Professor Hays said: “Over the past two decades jellyfish abundance has risen globally causing concern that this is a result of climate change and degradation of marine ecosystems under the pressure of human activities, such as commercial fishing and the accidental introduction of alien species.
“In many places in the world, jellyfish blooms - a sudden, massive increase of jellyfish numbers - have already proved they can have critical socio-economic impacts, for example clogging fishing nets, causing mass mortalities of farmed salmon, or blocking the cooling water intake of power stations. They are also suspected to prey on certain fish eggs and larvae and may limit the potential recovery of already weakened fish stocks.”
The EcoJel project team has been focusing on the long-term increase in jellyfish abundance in the Irish Sea where several ‘hotspots’ have been identified and have had negative impacts on tourism, such as beach closures in Ireland around Dublin in 2005, and on aquaculture, hundreds of thousands of farmed salmon died because of a massive jellyfish bloom in 2007.
Until now, knowledge about these organisms in this region has remained very limited.

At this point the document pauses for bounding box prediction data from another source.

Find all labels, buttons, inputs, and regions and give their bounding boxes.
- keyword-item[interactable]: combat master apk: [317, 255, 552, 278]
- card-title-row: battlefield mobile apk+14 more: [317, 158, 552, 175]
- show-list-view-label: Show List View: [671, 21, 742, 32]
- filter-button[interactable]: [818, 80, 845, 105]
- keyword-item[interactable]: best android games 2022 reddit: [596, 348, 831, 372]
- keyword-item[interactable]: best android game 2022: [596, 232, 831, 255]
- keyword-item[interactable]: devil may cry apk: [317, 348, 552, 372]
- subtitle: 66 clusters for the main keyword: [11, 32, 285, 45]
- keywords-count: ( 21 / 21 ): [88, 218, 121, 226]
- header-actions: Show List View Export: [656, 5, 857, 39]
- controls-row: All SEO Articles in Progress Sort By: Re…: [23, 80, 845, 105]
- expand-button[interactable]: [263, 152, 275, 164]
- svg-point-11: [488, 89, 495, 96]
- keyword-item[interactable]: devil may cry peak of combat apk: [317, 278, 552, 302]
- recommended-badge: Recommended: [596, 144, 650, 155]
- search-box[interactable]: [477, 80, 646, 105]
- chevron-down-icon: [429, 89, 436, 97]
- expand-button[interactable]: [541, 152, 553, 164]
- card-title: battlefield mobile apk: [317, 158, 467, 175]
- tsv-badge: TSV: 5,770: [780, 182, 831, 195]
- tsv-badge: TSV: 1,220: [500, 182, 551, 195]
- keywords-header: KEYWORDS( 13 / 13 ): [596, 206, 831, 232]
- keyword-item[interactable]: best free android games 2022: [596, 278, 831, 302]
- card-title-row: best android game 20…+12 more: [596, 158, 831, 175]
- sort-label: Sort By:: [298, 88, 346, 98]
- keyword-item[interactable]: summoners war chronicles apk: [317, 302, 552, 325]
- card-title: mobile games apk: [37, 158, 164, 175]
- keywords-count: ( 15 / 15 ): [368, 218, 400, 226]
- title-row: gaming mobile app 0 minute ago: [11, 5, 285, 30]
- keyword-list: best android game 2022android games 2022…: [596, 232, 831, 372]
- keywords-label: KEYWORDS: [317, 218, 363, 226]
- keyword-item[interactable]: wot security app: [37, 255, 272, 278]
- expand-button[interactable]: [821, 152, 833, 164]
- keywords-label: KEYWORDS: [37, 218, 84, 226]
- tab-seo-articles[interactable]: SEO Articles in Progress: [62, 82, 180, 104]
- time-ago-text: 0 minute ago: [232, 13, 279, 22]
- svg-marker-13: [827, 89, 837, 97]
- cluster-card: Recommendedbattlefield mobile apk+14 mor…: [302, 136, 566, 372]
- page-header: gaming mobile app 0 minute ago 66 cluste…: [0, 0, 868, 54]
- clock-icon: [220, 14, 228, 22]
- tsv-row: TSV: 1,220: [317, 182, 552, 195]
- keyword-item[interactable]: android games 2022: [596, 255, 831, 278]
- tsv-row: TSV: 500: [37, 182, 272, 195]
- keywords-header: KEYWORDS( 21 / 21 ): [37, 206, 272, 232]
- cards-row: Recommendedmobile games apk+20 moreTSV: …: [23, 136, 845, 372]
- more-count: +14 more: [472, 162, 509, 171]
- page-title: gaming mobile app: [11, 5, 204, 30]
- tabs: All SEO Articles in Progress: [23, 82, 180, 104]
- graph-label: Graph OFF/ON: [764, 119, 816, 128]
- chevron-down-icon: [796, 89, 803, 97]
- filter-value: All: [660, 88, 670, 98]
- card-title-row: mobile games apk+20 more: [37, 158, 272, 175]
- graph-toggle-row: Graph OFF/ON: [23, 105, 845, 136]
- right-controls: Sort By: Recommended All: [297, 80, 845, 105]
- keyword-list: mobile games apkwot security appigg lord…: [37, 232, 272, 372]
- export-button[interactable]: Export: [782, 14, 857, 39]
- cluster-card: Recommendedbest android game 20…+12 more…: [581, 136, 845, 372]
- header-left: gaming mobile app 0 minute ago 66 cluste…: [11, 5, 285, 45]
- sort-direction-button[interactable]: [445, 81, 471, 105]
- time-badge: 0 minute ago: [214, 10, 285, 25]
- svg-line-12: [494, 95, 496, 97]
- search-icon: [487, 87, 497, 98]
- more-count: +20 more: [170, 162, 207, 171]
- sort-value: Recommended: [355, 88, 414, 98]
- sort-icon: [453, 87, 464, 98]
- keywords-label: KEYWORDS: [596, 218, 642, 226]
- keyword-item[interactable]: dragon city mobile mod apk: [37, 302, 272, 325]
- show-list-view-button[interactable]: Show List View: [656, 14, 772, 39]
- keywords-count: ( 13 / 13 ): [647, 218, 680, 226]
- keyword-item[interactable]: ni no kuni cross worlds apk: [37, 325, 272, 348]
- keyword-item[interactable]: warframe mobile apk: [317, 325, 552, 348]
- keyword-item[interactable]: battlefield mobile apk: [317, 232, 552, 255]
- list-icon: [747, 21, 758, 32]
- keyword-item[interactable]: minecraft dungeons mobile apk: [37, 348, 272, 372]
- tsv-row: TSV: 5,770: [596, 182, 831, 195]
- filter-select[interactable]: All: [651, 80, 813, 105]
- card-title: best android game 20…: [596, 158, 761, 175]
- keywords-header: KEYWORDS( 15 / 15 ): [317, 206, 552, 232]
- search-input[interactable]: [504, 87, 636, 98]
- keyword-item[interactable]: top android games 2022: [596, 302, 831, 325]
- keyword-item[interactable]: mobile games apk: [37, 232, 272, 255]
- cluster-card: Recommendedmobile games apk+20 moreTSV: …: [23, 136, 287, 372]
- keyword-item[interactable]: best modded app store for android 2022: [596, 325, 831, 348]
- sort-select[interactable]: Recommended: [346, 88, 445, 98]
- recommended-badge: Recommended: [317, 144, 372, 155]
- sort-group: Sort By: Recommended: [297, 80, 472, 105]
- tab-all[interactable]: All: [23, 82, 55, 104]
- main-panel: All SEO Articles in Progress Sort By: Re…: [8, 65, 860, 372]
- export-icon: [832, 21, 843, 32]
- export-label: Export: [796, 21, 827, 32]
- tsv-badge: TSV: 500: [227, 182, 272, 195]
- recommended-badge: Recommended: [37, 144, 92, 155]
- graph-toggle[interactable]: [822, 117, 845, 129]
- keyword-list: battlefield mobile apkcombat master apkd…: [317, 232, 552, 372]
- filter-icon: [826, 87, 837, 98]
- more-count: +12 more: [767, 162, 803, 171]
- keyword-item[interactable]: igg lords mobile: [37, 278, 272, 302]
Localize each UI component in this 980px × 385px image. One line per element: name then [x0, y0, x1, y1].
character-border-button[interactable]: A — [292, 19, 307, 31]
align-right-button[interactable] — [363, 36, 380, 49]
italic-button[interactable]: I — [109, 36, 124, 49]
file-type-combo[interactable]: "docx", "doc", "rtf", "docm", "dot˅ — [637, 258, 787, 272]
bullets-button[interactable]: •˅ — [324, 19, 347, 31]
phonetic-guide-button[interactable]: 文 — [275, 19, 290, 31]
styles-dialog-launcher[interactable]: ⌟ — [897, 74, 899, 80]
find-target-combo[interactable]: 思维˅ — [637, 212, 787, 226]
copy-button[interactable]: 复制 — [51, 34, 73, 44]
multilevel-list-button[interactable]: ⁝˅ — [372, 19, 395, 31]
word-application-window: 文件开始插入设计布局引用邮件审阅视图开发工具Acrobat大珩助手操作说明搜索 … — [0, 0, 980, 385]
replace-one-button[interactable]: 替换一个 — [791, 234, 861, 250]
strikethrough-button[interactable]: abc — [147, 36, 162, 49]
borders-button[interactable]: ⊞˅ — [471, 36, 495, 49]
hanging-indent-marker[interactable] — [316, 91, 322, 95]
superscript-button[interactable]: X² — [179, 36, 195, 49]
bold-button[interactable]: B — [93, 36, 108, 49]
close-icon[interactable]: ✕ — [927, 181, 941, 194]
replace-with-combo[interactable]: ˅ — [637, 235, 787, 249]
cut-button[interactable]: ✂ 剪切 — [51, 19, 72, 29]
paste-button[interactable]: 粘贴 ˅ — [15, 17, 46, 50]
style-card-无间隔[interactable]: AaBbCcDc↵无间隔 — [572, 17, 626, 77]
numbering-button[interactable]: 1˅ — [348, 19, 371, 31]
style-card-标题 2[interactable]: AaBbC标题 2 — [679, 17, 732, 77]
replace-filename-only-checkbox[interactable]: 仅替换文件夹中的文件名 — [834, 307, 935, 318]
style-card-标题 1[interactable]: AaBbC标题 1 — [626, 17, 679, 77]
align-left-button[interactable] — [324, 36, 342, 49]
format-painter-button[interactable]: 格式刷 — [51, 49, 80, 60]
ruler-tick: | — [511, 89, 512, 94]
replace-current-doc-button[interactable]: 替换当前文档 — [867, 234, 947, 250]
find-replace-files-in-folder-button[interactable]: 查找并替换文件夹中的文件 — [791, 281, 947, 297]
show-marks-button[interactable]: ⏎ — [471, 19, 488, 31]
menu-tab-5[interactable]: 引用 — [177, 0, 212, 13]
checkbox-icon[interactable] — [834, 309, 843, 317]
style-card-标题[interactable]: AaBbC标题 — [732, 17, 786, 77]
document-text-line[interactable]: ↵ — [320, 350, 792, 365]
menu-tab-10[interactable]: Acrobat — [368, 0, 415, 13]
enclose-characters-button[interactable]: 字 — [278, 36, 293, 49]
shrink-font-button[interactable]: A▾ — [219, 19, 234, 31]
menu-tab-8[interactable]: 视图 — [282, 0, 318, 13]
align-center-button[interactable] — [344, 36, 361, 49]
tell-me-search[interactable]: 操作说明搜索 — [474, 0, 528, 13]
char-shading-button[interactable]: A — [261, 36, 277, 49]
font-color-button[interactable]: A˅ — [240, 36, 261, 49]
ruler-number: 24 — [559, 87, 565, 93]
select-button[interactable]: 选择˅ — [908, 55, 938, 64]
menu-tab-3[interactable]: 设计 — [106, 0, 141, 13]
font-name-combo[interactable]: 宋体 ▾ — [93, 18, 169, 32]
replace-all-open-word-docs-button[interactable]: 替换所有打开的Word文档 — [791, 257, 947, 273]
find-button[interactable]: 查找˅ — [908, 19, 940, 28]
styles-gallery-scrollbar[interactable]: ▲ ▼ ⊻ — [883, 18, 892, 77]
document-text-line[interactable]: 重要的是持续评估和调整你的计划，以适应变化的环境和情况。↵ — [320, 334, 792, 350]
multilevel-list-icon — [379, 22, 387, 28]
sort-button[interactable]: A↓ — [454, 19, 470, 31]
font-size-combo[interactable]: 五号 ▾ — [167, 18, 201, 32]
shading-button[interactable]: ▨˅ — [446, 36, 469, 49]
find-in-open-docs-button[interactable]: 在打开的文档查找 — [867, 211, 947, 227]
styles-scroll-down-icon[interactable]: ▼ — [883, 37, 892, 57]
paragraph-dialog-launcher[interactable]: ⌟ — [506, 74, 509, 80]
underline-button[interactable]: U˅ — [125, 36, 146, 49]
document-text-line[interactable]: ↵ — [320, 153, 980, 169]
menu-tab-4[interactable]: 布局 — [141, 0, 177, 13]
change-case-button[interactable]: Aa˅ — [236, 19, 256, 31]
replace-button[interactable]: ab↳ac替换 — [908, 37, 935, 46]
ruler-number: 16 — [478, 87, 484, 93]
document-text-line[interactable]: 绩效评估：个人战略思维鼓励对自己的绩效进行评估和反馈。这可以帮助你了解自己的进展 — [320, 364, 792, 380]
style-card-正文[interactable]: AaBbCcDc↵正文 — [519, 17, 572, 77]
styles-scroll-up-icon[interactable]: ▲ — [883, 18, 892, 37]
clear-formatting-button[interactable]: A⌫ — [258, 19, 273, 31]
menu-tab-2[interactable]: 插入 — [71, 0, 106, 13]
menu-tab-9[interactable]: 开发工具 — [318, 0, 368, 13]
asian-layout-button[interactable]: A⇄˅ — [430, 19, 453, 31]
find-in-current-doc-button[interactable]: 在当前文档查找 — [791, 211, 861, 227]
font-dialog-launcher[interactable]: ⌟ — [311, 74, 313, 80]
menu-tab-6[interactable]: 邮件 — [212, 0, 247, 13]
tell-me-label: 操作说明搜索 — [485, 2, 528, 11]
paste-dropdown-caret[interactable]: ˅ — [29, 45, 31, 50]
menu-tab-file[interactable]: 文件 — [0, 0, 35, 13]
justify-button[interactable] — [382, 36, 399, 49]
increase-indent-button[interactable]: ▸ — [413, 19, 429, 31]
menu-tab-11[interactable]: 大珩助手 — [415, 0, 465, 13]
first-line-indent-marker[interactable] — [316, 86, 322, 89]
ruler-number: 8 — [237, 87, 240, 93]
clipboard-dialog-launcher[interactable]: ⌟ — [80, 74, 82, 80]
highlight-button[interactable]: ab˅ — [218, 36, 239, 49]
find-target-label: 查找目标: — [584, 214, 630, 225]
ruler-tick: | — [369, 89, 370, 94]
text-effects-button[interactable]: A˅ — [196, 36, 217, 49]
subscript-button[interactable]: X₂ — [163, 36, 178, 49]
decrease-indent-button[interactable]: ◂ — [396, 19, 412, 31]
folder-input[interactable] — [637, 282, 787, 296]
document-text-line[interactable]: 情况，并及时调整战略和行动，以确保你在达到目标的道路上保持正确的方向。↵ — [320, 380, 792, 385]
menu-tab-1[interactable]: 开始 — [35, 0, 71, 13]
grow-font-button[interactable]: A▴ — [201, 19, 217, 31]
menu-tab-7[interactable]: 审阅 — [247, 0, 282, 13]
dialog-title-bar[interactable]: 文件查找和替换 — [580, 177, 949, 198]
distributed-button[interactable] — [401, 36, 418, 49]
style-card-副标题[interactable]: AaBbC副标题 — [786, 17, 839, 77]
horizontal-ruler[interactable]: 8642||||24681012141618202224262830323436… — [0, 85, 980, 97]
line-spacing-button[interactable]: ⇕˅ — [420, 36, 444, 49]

Through analysing a dataset collected from extensive fish surveys in the Irish Sea and developing an innovative tracking device, the ‘jellytag’, a tiny electronic dive computer attached around the stalk of jellyfish to establish their movements and origin, the team aim to unravel the influences of climate change and over fishing on the abundance of jellyfish.
To date research findings have led to the EcoJel team being asked to present their insights on jellyfish at a European Parliament hearing of the Intergroup for Seas and Coastal Affairs, which is chaired by French MEP Corinne Lapage and co-chaired by Swedish MEP Isabella Lövin.
Dr Tom Doyle, Co-principal Project Investigator, from the Coastal and Marine Resources Centre, ERI, University College Cork addressed the Intergroup on behalf of the team.
Dr Doyle stated: “It is hoped that work from EcoJel will demonstrate the importance of monitoring jellyfish abundance and that jellyfish will be incorporated into the new ecosystems approach to fisheries management.”